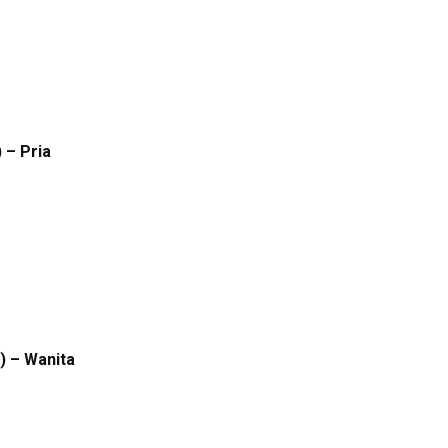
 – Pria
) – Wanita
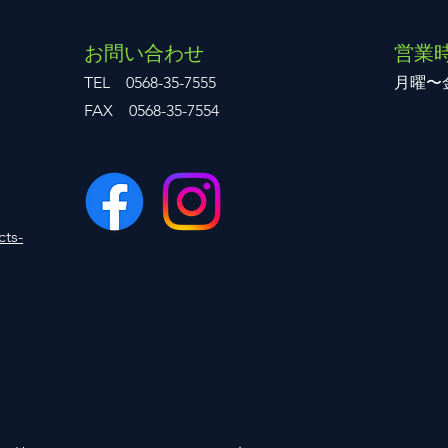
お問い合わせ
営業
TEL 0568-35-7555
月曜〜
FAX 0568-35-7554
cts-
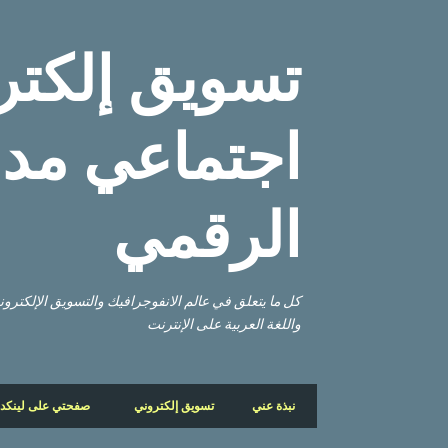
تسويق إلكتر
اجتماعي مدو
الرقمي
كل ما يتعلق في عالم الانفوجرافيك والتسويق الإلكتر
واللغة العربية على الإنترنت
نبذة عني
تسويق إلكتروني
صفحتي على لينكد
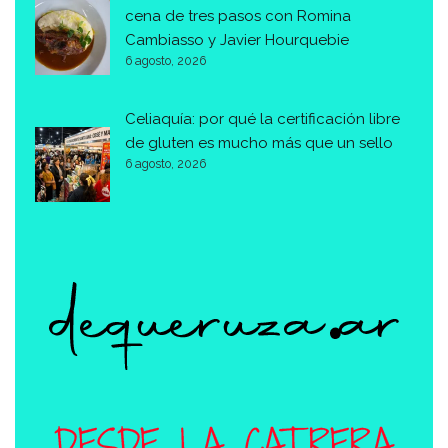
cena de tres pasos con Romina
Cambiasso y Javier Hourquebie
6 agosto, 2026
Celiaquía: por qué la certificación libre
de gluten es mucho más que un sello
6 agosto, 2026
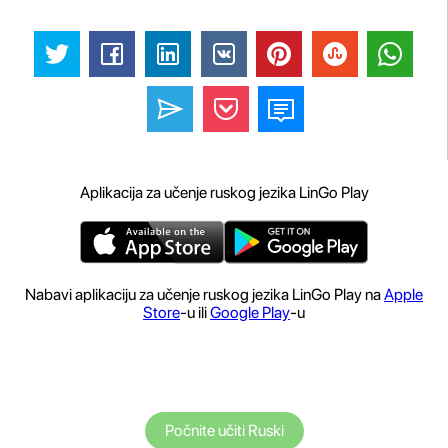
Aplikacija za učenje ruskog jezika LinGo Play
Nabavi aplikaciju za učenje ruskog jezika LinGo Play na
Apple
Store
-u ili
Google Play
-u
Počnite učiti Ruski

+--

Assignment
Copy each line above that has the word "ruskog".

Answer to this task
Aplikacija za učenje ruskog jezika LinGo Play
Nabavi aplikaciju za učenje ruskog jezika LinGo Play na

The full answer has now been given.